Georgia Southern engineering student assists global medical device company
When the opportunity arose for Kenneth Nwagu, an engineering graduate student in the Allen E. Paulson College of Engineering and Computing (AEPCEC), to work on a real-world engineering project that’s since been put to use at a global company, there was no way he would say no.
He began his Georgia Southern journey in 2017 as an international undergraduate student from Nigeria. For Nwagu, engineering has always been a passion. He completed his undergraduate degree in mechanical engineering and began his graduate studies in manufacturing engineering immediately after.
“I thought about how few people get an opportunity like this and how much I could learn working on an actual industry project,” Nwagu said. “It got me excited, so I hopped on it.”
The project, used to fulfill the thesis requirements for Nwagu’s Master of Science in manufacturing engineering, was to create a device that would consistently and accurately test the drills, burs and blades that Brasseler USA® Surgical Instrumentation (Brasseler) was creating.

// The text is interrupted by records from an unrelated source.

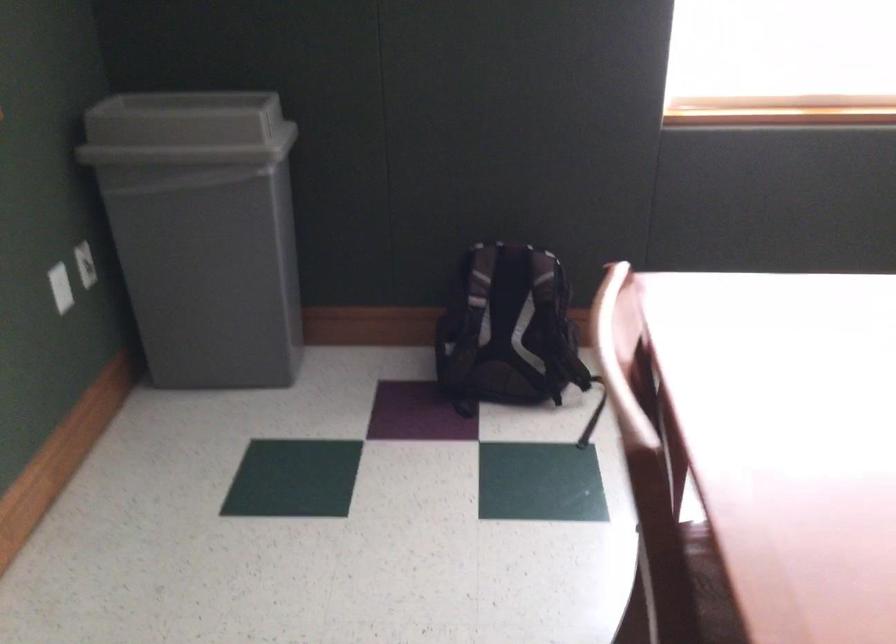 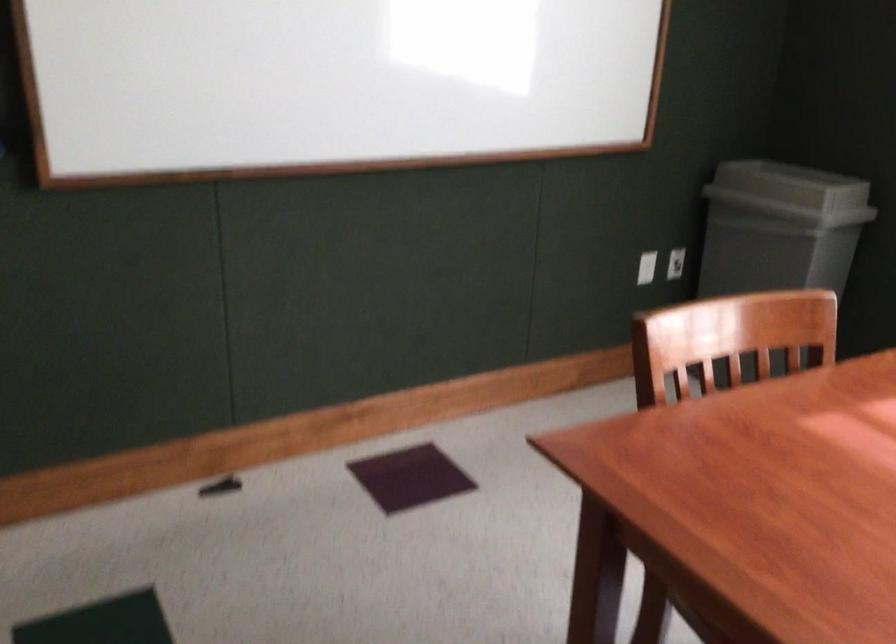 In the second image, find the point that corresponds to the point at 228,126 in the first image.

(791, 185) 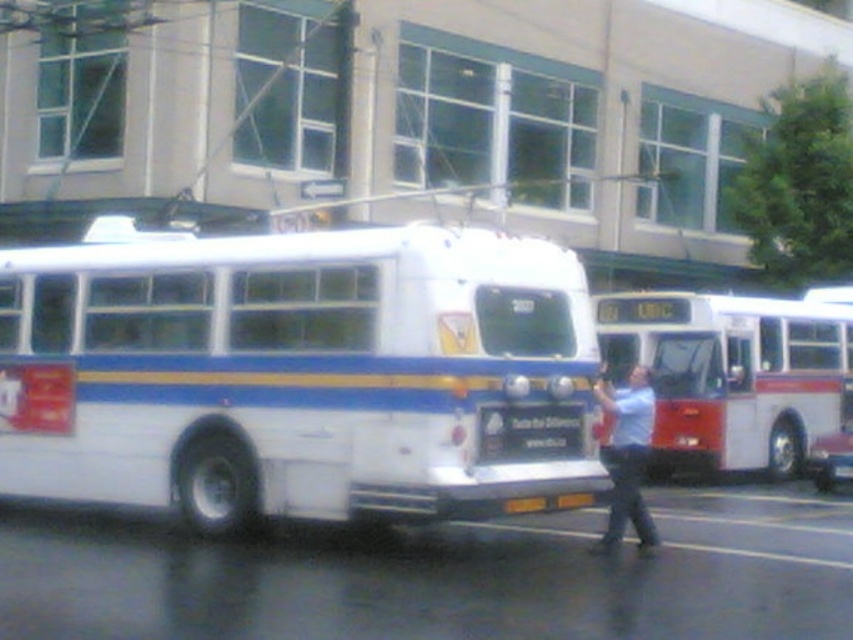 You are a delivery person who needs to place a new sign that is 1 meter wide between the white matte bus at center and the black plastic sign at center. Is there enough space between them to fit the new sign?

The white matte bus at center and black plastic sign at center are 1.25 meters apart from each other. Since the new sign is 1 meter wide, there is enough space to fit it between them.

You are a bus driver who needs to check the destination sign. You see the red matte bus at center and the black plastic sign at center. Which object is positioned higher in the image?

The red matte bus at center is above the black plastic sign at center, so the red matte bus at center is positioned higher in the image.

You are a bus driver who needs to park your bus in a space that can only accommodate buses shorter than 12 meters. You are currently driving the white matte bus at center and the red matte bus at center. Which bus should you choose to park in this space?

The white matte bus at center is shorter than the red matte bus at center, so you should choose the white matte bus at center to park in the space since it is shorter than 12 meters. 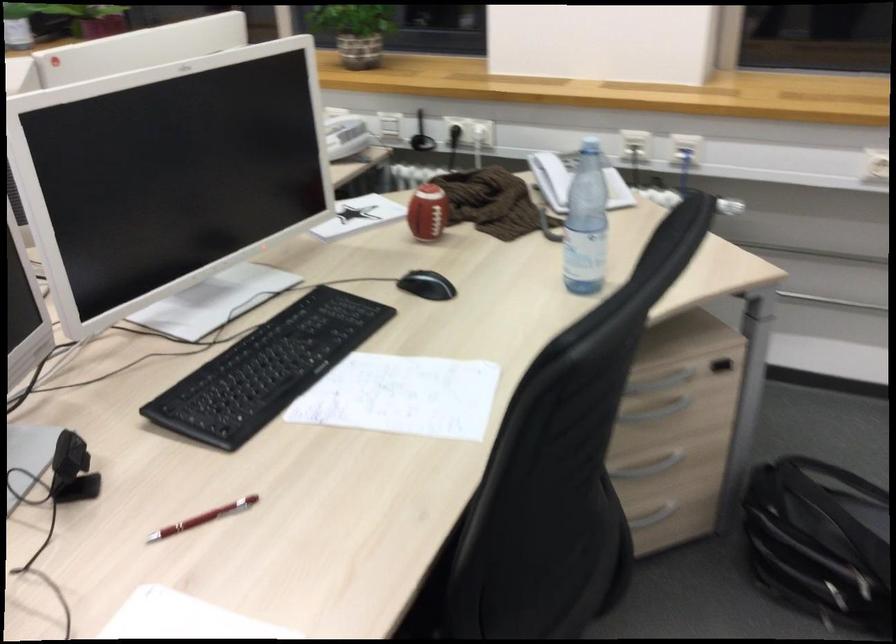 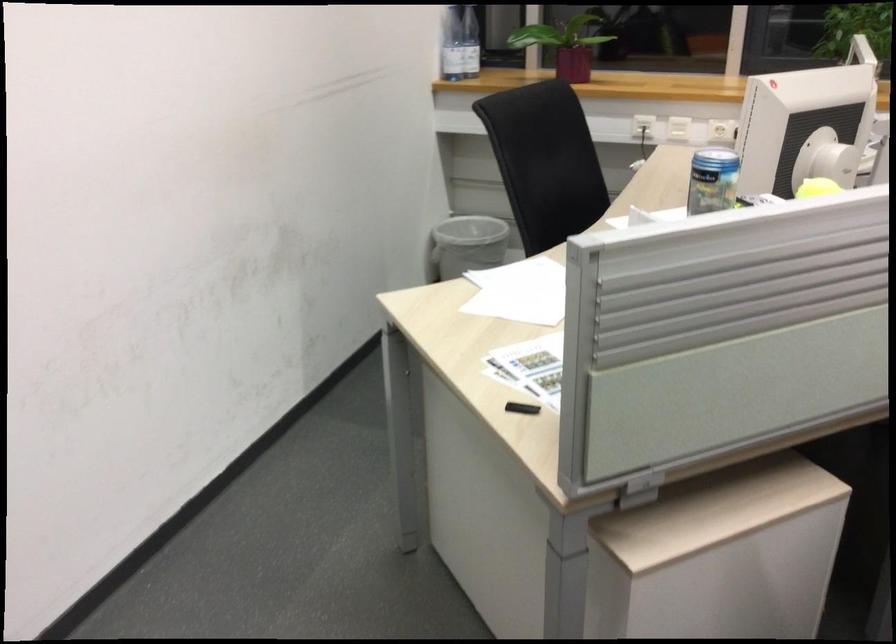 Question: Which direction would the cameraman need to move to produce the second image? Reply with the corresponding letter.

Choices:
 (A) Left
 (B) Right
 (C) Forward
 (D) Backward

Answer: (A)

“They were looking for a testing device that would be able to evaluate the medical devices they were building and show how they compared to others in the industry,” said Drew Snelling, Ph.D., principal investigator on the project and former assistant professor in the Department of Manufacturing Engineering in the AEPCEC at Georgia Southern.

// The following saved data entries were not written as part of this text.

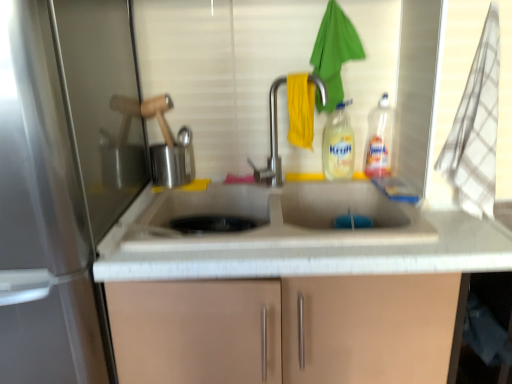 Question: Is brushed metal screen door at left aimed at translucent plastic bottle at upper right, marked as the second bottle in a left-to-right arrangement?

Choices:
 (A) no
 (B) yes

Answer: (A)

Question: Is brushed metal screen door at left facing away from translucent plastic bottle at upper right, marked as the second bottle in a left-to-right arrangement?

Choices:
 (A) yes
 (B) no

Answer: (B)

Question: Is translucent plastic bottle at upper right, positioned as the first bottle in right-to-left order, surrounded by brushed metal screen door at left?

Choices:
 (A) yes
 (B) no

Answer: (B)

Question: Is the position of brushed metal screen door at left more distant than that of translucent plastic bottle at upper right, marked as the second bottle in a left-to-right arrangement?

Choices:
 (A) yes
 (B) no

Answer: (B)

Question: Does brushed metal screen door at left have a larger size compared to translucent plastic bottle at upper right, marked as the second bottle in a left-to-right arrangement?

Choices:
 (A) no
 (B) yes

Answer: (B)

Question: From a real-world perspective, is brushed metal screen door at left on top of translucent plastic bottle at upper right, marked as the second bottle in a left-to-right arrangement?

Choices:
 (A) yes
 (B) no

Answer: (B)

Question: Is translucent plastic bottle at upper right, marked as the second bottle in a left-to-right arrangement, aimed at yellow translucent liquid at center, the second bottle positioned from the right?

Choices:
 (A) no
 (B) yes

Answer: (A)

Question: Does translucent plastic bottle at upper right, marked as the second bottle in a left-to-right arrangement, have a lesser width compared to yellow translucent liquid at center, the second bottle positioned from the right?

Choices:
 (A) no
 (B) yes

Answer: (A)

Question: Can you confirm if translucent plastic bottle at upper right, positioned as the first bottle in right-to-left order, is positioned to the right of yellow translucent liquid at center, the second bottle positioned from the right?

Choices:
 (A) no
 (B) yes

Answer: (B)

Question: Does translucent plastic bottle at upper right, positioned as the first bottle in right-to-left order, have a greater height compared to yellow translucent liquid at center, the 1th bottle positioned from the left?

Choices:
 (A) yes
 (B) no

Answer: (A)

Question: From the image's perspective, would you say translucent plastic bottle at upper right, marked as the second bottle in a left-to-right arrangement, is shown under yellow translucent liquid at center, the second bottle positioned from the right?

Choices:
 (A) yes
 (B) no

Answer: (B)

Question: Is translucent plastic bottle at upper right, positioned as the first bottle in right-to-left order, oriented away from yellow translucent liquid at center, the second bottle positioned from the right?

Choices:
 (A) no
 (B) yes

Answer: (A)

Question: Is satin nickel faucet at center located outside yellow translucent liquid at center, the second bottle positioned from the right?

Choices:
 (A) no
 (B) yes

Answer: (B) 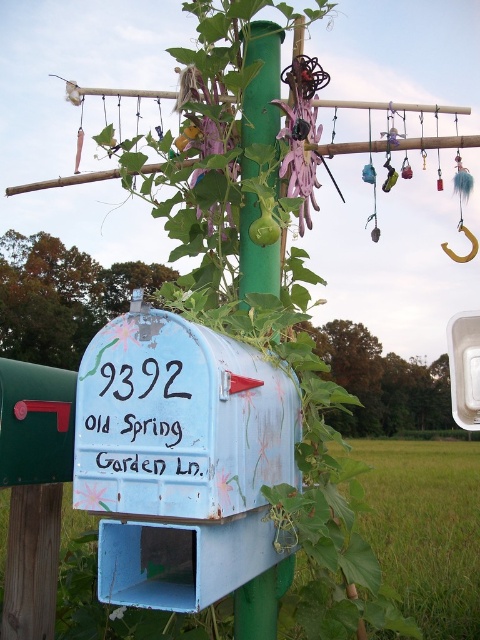 Question: Estimate the real-world distances between objects in this image. Which object is farther from the purple fabric flower at center?

Choices:
 (A) green matte pole at center
 (B) pink paper flower at lower left

Answer: (B)

Question: Which object is the closest to the white matte flower at center?

Choices:
 (A) purple fabric flower at center
 (B) pink paper flower at lower left

Answer: (B)

Question: Which point appears closest to the camera in this image?

Choices:
 (A) (303, 161)
 (B) (139, 342)
 (C) (276, 52)
 (D) (108, 488)

Answer: (D)

Question: Can you confirm if pink paper flower at lower left is bigger than white matte flower at center?

Choices:
 (A) yes
 (B) no

Answer: (B)

Question: Is pink paper flower at lower left smaller than white matte flower at center?

Choices:
 (A) yes
 (B) no

Answer: (A)

Question: Can you confirm if green matte pole at center is positioned to the right of purple fabric flower at center?

Choices:
 (A) no
 (B) yes

Answer: (A) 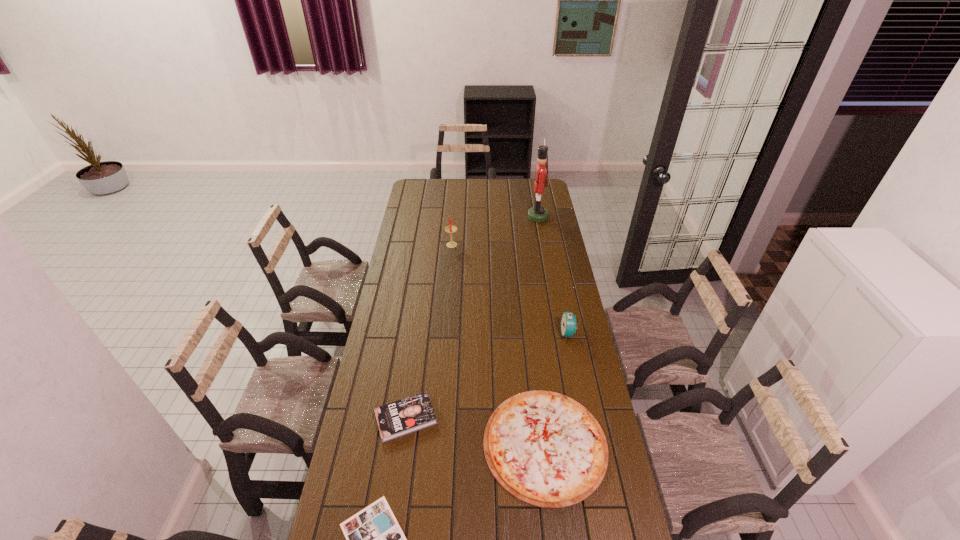 What are the coordinates of `the fourth closest object to the shortest object` in the screenshot? It's located at (450, 229).

The width and height of the screenshot is (960, 540). Find the location of `object identified as the closest to the third shortest object`. object identified as the closest to the third shortest object is located at coordinates (x=544, y=448). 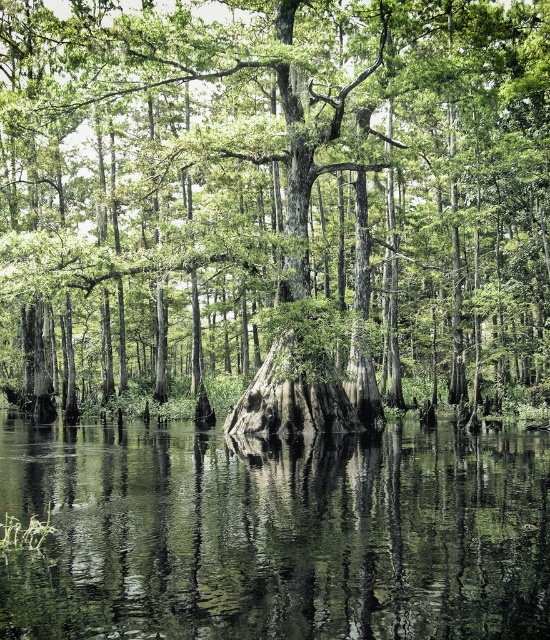 You are standing on a wooden platform observing the swamp scene. You notice the smooth bark tree at center and the green reflective water at center. Which object is closer to you?

The smooth bark tree at center is closer to you because the green reflective water at center is behind it.

You are a bird looking for a nesting spot. You see a smooth bark tree at center and want to land on point [276,200]. Is this point on the smooth bark tree at center?

Yes, the point [276,200] is on the smooth bark tree at center, so the bird can land there.

You are standing in the swamp and want to cross from the smooth bark tree at center to the green reflective water at center. Which direction should you head to reach the water?

The smooth bark tree at center is to the left of green reflective water at center, so you should head to the right to reach the water.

Snelling joined the project after it began, though he worked closely with Nwagu to ensure its successful completion. He recognized Nwagu’s passion for the work and helped him push through the challenges that arose with the project.
“I was very interested in automation,” Nwagu said. “So the concept of working to create a device that simplifies and streamlines the company’s testing process was in line with my interests. There were plenty of ups and downs that were frustrating with this project, but there’s always going to be ups and downs. You just have to push forward and have attainable goals.”
After working on the project for over a year and a half, the finished product was delivered to Brasseler earlier this semester and the company has already started putting it to use.
“This is a project that we’ve been interested in pursuing for quite some time, but we did not have the bandwidth to do so,” said Stephen Schwaner, Ph.D., senior engineer at Brasseler. “Using Kenneth’s device in our design process, we can determine which designs bring improvements in performance and which do not. We can also prove that our products perform as well or better than competitors’ products, which is hugely beneficial for communicating with our customers. The device can perform much-needed testing immediately, while its design and documentation leave room for our engineers to make adjustments and improvements over time. It is a turn-key solution, but it is not an inaccessible ‘black box.’”
The partnership between Georgia Southern and Brasseler also has the potential to impact the education of additional students according to Reinhold Gerbsch, D.Sc., director of industrial relations in the AEPCEC. He encourages companies looking to sponsor a similar project to reach out to him.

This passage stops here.